P. Você fez campanha para algum candidato nas últimas eleições?
R. Eu me considero progressista, de centro-esquerda, mas tenho dificuldade de me associar incondicionalmente a programas de um partido. Sou independente. Já votei no Lula, mas parei depois do mensalão. Passei a votar na Marina Silva, cheguei a fazer campanha pra ela duas vezes. Acredito na urgência da causa ambiental e concordo com as posições econômicas dela. No segundo turno da última eleição, eu votei no Haddad. Achei que ele estava propondo uma coalizão democrática, já que o extremista é o Bolsonaro. Fui levado a acreditar que o Haddad tinha dado um passo atrás no programa de governo para incluir em seu campo pessoas que não fossem necessariamente petistas, como eu. Mas, depois de levantar a bandeira da democracia, o PT entrou em contradição. Passaram a campanha inteira falando de democracia e mandam a Gleisi [Hoffman] pra posse do Maduro? A Venezuela vive uma ditadura. Se for uma ditadura de esquerda é aceitável? Eu me senti enganado.
“Falta ao rock um espírito maior de comunidade. Vemos isso com mais força no samba e na música sertaneja”

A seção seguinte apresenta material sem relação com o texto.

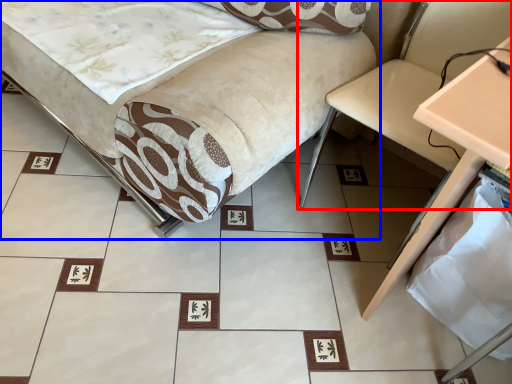 Question: Which point is closer to the camera, swivel chair (highlighted by a red box) or furniture (highlighted by a blue box)?

Choices:
 (A) swivel chair
 (B) furniture

Answer: (B) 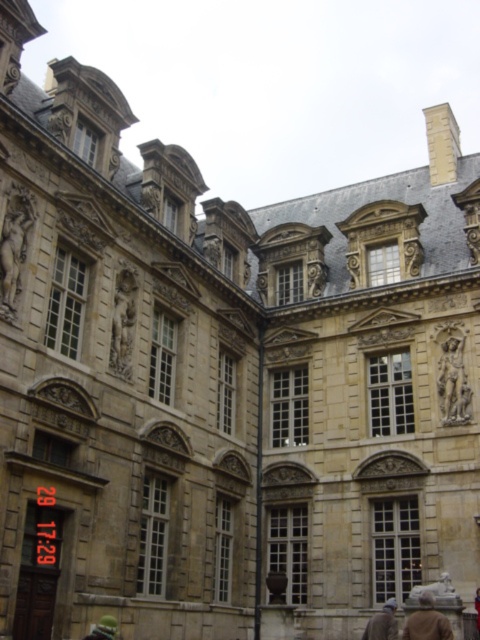 Which is below, brown woolen hat at lower right or bronze statue at upper center?

brown woolen hat at lower right is below.

Is brown woolen hat at lower right positioned before bronze statue at upper center?

Yes.

Does point (384, 621) come in front of point (316, 269)?

Yes, point (384, 621) is closer to viewer.

At what (x,y) coordinates should I click in order to perform the action: click on brown woolen hat at lower right. Please return your answer as a coordinate pair (x, y). Image resolution: width=480 pixels, height=640 pixels. Looking at the image, I should click on (383, 621).

Who is higher up, stone statue at left or brown leather jacket at lower right?

stone statue at left

Identify the location of stone statue at left. (13, 244).

Is polished bronze statue at center thinner than green fabric person at lower center?

Incorrect, polished bronze statue at center's width is not less than green fabric person at lower center's.

Does polished bronze statue at center have a lesser height compared to green fabric person at lower center?

Incorrect, polished bronze statue at center's height does not fall short of green fabric person at lower center's.

Describe the element at coordinates (122, 323) in the screenshot. This screenshot has width=480, height=640. I see `polished bronze statue at center` at that location.

This screenshot has width=480, height=640. I want to click on polished bronze statue at center, so click(x=122, y=323). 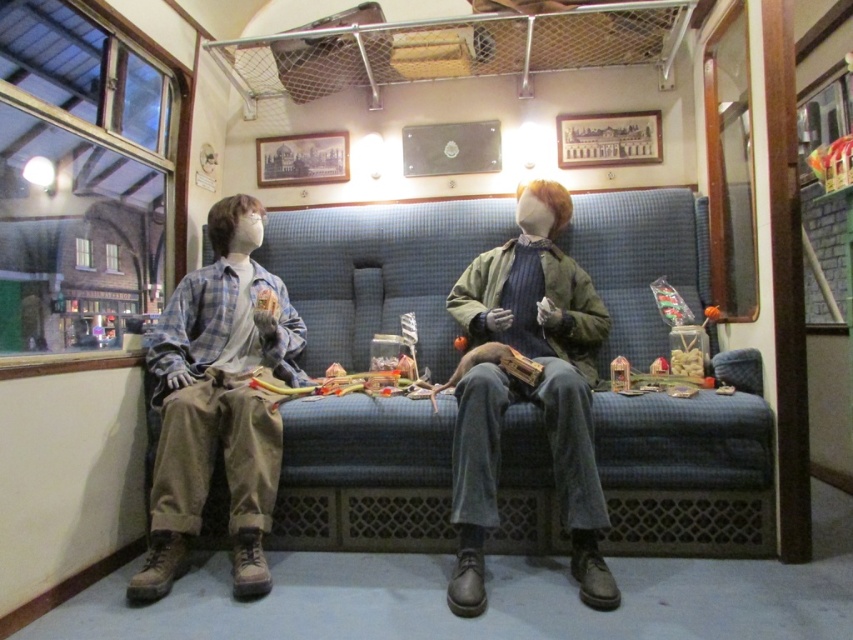 Question: Which is nearer to the denim shirt at left?

Choices:
 (A) denim jacket at center
 (B) blue fabric couch at center

Answer: (B)

Question: Which object is positioned closest to the denim shirt at left?

Choices:
 (A) denim jacket at center
 (B) blue fabric couch at center

Answer: (B)

Question: Which of the following is the closest to the observer?

Choices:
 (A) denim jacket at center
 (B) blue fabric couch at center

Answer: (A)

Question: Is denim shirt at left to the left of denim jacket at center from the viewer's perspective?

Choices:
 (A) no
 (B) yes

Answer: (B)

Question: Does blue fabric couch at center have a greater width compared to denim shirt at left?

Choices:
 (A) no
 (B) yes

Answer: (B)

Question: Can you confirm if blue fabric couch at center is wider than denim jacket at center?

Choices:
 (A) yes
 (B) no

Answer: (A)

P. Apesar do apoio a Lula e Haddad, nunca se considerou petista?
R. Não sou petista e tenho várias reservas ao partido, mas também sou contra a demonização da obra do PT. A gestão Dilma foi um desastre, é verdade. Só que não podemos ignorar que houve inclusão social nos governos petistas, um legado importante. Para mim, o principal problema do país é a concentração de renda. A violência deriva dessa chaga social brasileira. Mas outra coisa que me incomodava no PT era o culto à personalidade, quase como uma seita. Algo típico de um caudilhismo latino-americano, que vai de Perón [ex-presidente da Argentina] a [Getúlio] Vargas, do Lula ao Bolsonaro, por incrível que pareça. Essa história de “mito”... Que porra é essa?
P. Um contrassenso desses tempos de negação da política e, ao mesmo tempo, idolatria a políticos...

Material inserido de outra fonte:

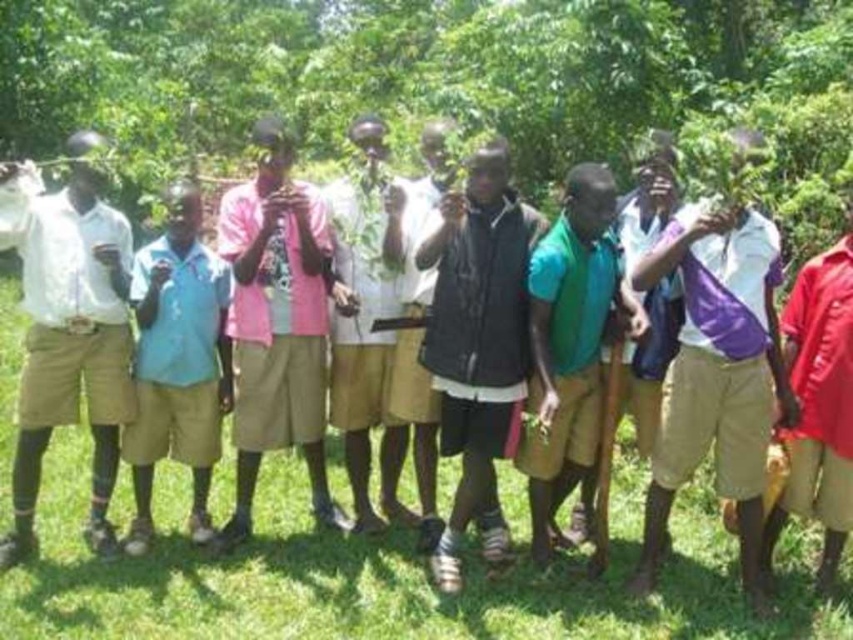 From the picture: Which is more to the left, pink cotton shirt at center or black matte vest at center?

Positioned to the left is pink cotton shirt at center.

Consider the image. Does pink cotton shirt at center appear on the left side of black matte vest at center?

Correct, you'll find pink cotton shirt at center to the left of black matte vest at center.

Which is in front, point (289, 147) or point (503, 376)?

Point (503, 376) is in front.

Locate an element on the screen. pink cotton shirt at center is located at coordinates (277, 323).

Is green leafy tree at center further to camera compared to pink cotton shirt at center?

No.

Consider the image. Can you confirm if green leafy tree at center is positioned to the left of pink cotton shirt at center?

Indeed, green leafy tree at center is positioned on the left side of pink cotton shirt at center.

Is point (735, 17) behind point (271, 273)?

Yes, point (735, 17) is behind point (271, 273).

You are a GUI agent. You are given a task and a screenshot of the screen. Output one action in this format:
    pyautogui.click(x=<x>, y=<y>)
    Task: Click on the green leafy tree at center
    The width and height of the screenshot is (853, 640).
    Given the screenshot: What is the action you would take?
    [444, 84]

Between point (759, 195) and point (171, 381), which one is positioned in front?

Point (759, 195)

Between green leafy tree at center and light blue fabric shirt at left, which one appears on the left side from the viewer's perspective?

green leafy tree at center

Does point (276, 90) come farther from viewer compared to point (223, 332)?

Yes, point (276, 90) is behind point (223, 332).

Where is `green leafy tree at center`? green leafy tree at center is located at coordinates (444, 84). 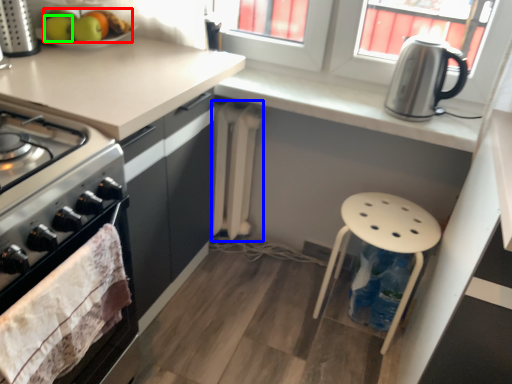 Question: Which is nearer to the fruit (highlighted by a red box)? radiator (highlighted by a blue box) or apple (highlighted by a green box).

Choices:
 (A) radiator
 (B) apple

Answer: (B) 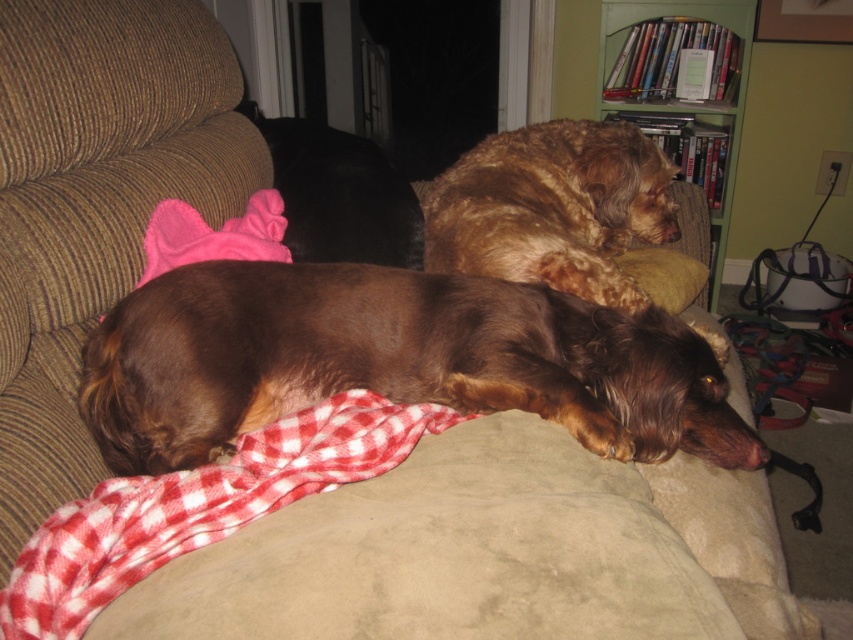 In the scene shown: Does brown shaggy dog at center have a smaller size compared to green wood bookshelf at upper right?

Yes.

Is brown shaggy dog at center behind green wood bookshelf at upper right?

No, brown shaggy dog at center is closer to the viewer.

Describe the element at coordinates (392, 362) in the screenshot. This screenshot has height=640, width=853. I see `brown shaggy dog at center` at that location.

Find the location of a particular element. brown shaggy dog at center is located at coordinates (392, 362).

Consider the image. Which is below, red checkered blanket at lower center or brown fuzzy dog at upper left?

red checkered blanket at lower center is below.

Does red checkered blanket at lower center appear under brown fuzzy dog at upper left?

Yes.

Does point (163, 497) come behind point (354, 208)?

No, it is in front of (354, 208).

You are a GUI agent. You are given a task and a screenshot of the screen. Output one action in this format:
    pyautogui.click(x=<x>, y=<y>)
    Task: Click on the red checkered blanket at lower center
    This screenshot has width=853, height=640.
    Given the screenshot: What is the action you would take?
    click(x=198, y=508)

From the picture: Can you confirm if red checkered blanket at lower center is wider than golden brown fur at upper right?

No, red checkered blanket at lower center is not wider than golden brown fur at upper right.

The image size is (853, 640). Describe the element at coordinates (198, 508) in the screenshot. I see `red checkered blanket at lower center` at that location.

At what (x,y) coordinates should I click in order to perform the action: click on red checkered blanket at lower center. Please return your answer as a coordinate pair (x, y). Looking at the image, I should click on (198, 508). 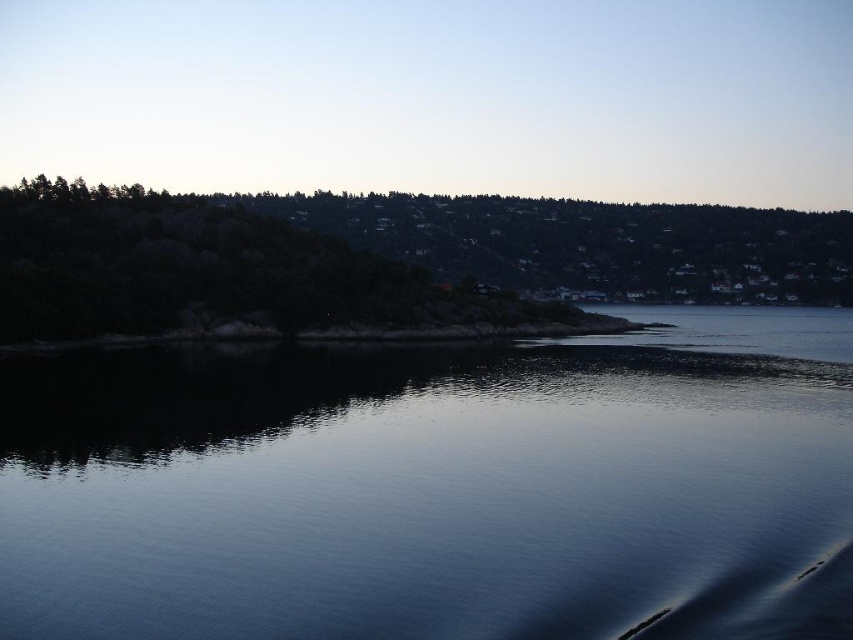 You are an artist planning to paint the coastal scene. You want to ensure that the dark reflective water at center and the green textured rock at upper center are proportionally accurate. Which object should you make smaller in your painting?

The dark reflective water at center should be made smaller because it occupies less space than the green textured rock at upper center according to the description.

You are a hiker who wants to cross the dark reflective water at center to reach the green textured rock at upper center. Given that your hiking boots can handle up to 100 meters of distance, is this path feasible?

The dark reflective water at center and green textured rock at upper center are 106.08 meters apart from each other. Since your hiking boots can handle up to 100 meters, the distance exceeds the limit, so the path is not feasible. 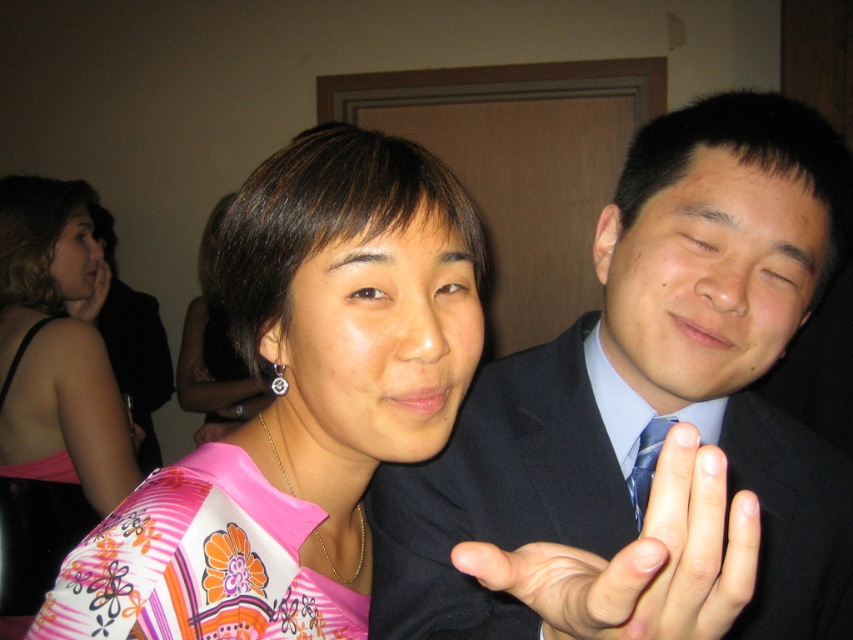 Question: Is floral-patterned fabric dress at center further to camera compared to pink fabric hand at center?

Choices:
 (A) no
 (B) yes

Answer: (A)

Question: In this image, where is pink floral dress at center located relative to pink fabric hand at center?

Choices:
 (A) left
 (B) right

Answer: (A)

Question: Which of these objects is positioned farthest from the matte black suit at right?

Choices:
 (A) floral-patterned fabric dress at center
 (B) pink floral fabric dress at left
 (C) pink fabric shirt at center

Answer: (B)

Question: Which point is farther to the camera?

Choices:
 (A) (218, 429)
 (B) (254, 634)
 (C) (129, 540)
 (D) (68, 435)

Answer: (A)

Question: Is pink fabric shirt at center closer to camera compared to blue silk tie at center?

Choices:
 (A) no
 (B) yes

Answer: (B)

Question: Estimate the real-world distances between objects in this image. Which object is closer to the smooth skin hands at center?

Choices:
 (A) blue silk tie at center
 (B) pink floral dress at center
 (C) pink fabric at center

Answer: (A)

R. Não há nada mais latino-americano do que isso. Estamos sempre esperando um salvador da pátria, uma pessoa iluminada. Confesso que eu também já me deixei carregar por esse culto. Quando o Lula foi eleito, eu falei: “agora vai”. Acreditei várias vezes, como na época que o Brasil se redemocratizou ou do Plano Real. Quando era adolescente, achava que, na idade que tenho hoje, o país já teria superado esses obstáculos.
P. Você já puxou coro contra políticos como Lula, Dilma, Aécio e Temer em shows do Capital, antes de tocar Que País é Esse. Pretende manter o tom crítico ao Governo Bolsonaro?

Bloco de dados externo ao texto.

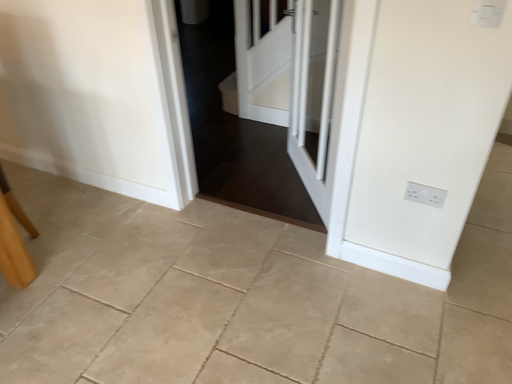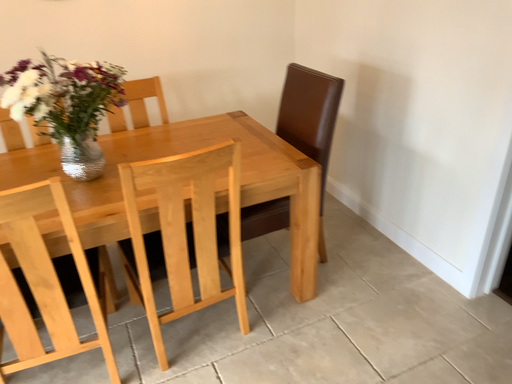 Question: Which way did the camera rotate in the video?

Choices:
 (A) rotated left
 (B) rotated right

Answer: (A) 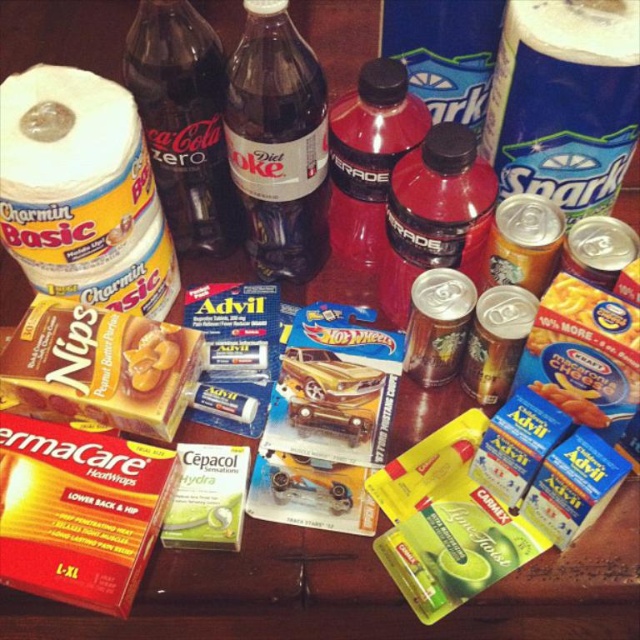 You are organizing a picnic basket and have limited space. You need to choose between the peanut buttery brownies at center and the pink matte gatorade at center based on their sizes. Which item takes up more space?

The peanut buttery brownies at center takes up more space than the pink matte gatorade at center because the peanut buttery brownies at center has a larger width.

You have a small container that can only hold items narrower than the pink matte gatorade at center. Can you safely place the clear plastic bottle at upper right into this container?

The clear plastic bottle at upper right has a width larger than the pink matte gatorade at center. Since the container can only hold items narrower than the pink matte gatorade at center, the clear plastic bottle at upper right cannot fit into the container.

You are organizing items on a dark wooden surface. You need to place a new item between the diet coke bottle at upper center and the dark glass bottle at center. Which object should be placed closer to you to ensure proper spacing?

The diet coke bottle at upper center is closer to the viewer than the dark glass bottle at center, so you should place the new item closer to the dark glass bottle at center to maintain equal distance between both objects. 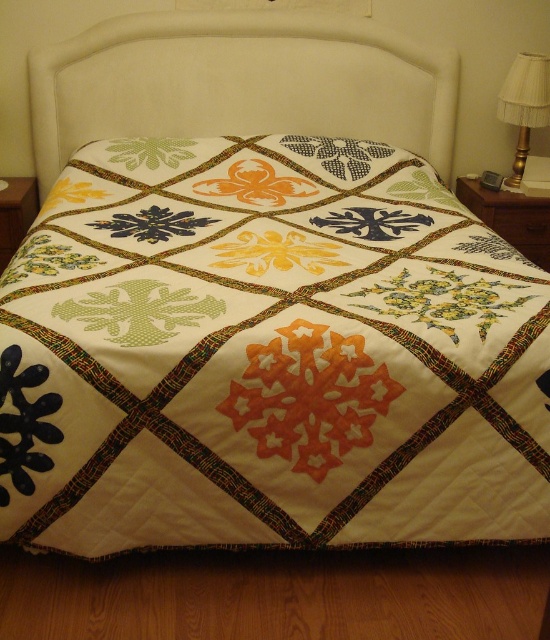 Does white quilt with colorful patterns at center have a greater width compared to white fabric headboard at upper center?

In fact, white quilt with colorful patterns at center might be narrower than white fabric headboard at upper center.

Can you confirm if white quilt with colorful patterns at center is bigger than white fabric headboard at upper center?

Yes.

Which is behind, point (343, 339) or point (338, 68)?

The point (338, 68) is more distant.

Find the location of a particular element. The image size is (550, 640). white quilt with colorful patterns at center is located at coordinates (276, 353).

Does white fabric headboard at upper center have a lesser width compared to gold metallic lampshade at right?

In fact, white fabric headboard at upper center might be wider than gold metallic lampshade at right.

Is white fabric headboard at upper center to the right of gold metallic lampshade at right from the viewer's perspective?

Incorrect, white fabric headboard at upper center is not on the right side of gold metallic lampshade at right.

This screenshot has height=640, width=550. What do you see at coordinates (240, 83) in the screenshot?
I see `white fabric headboard at upper center` at bounding box center [240, 83].

The width and height of the screenshot is (550, 640). Find the location of `white fabric headboard at upper center`. white fabric headboard at upper center is located at coordinates (240, 83).

Measure the distance between white quilt with colorful patterns at center and gold metallic lampshade at right.

white quilt with colorful patterns at center is 3.94 feet from gold metallic lampshade at right.

Is white quilt with colorful patterns at center closer to camera compared to gold metallic lampshade at right?

Yes.

Is point (63, 497) more distant than point (526, 120)?

No, it is in front of (526, 120).

Where is `white quilt with colorful patterns at center`? white quilt with colorful patterns at center is located at coordinates (276, 353).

R. Sem dúvida. Discordo de muita coisa do Governo Bolsonaro, principalmente do núcleo ligado ao Olavo de Carvalho. Estou de acordo com parte da agenda do Paulo Guedes [ministro da Economia]. As contas precisam bater. Mas as reformas econômicas não são suficientes para incluir as dezenas de milhões de excluídos. Em relação ao Sérgio Moro, eu o conheci. Ele foi a um show do Capital em Curitiba, antes da condenação do Lula. Eu disse no palco que ele estava presente e o lugar veio abaixo, todo mundo aplaudiu. Depois conversamos no camarim. Eu via o trabalho dele na Lava Jato como apartidário. Tinha a impressão de que estavam investigando geral, do Lula ao Beto Richa, passando pela cúpula do MDB. Mas o Moro não deveria ter aceitado o cargo de ministro. Soou como se ele tivesse uma agenda em comum com o Bolsonaro.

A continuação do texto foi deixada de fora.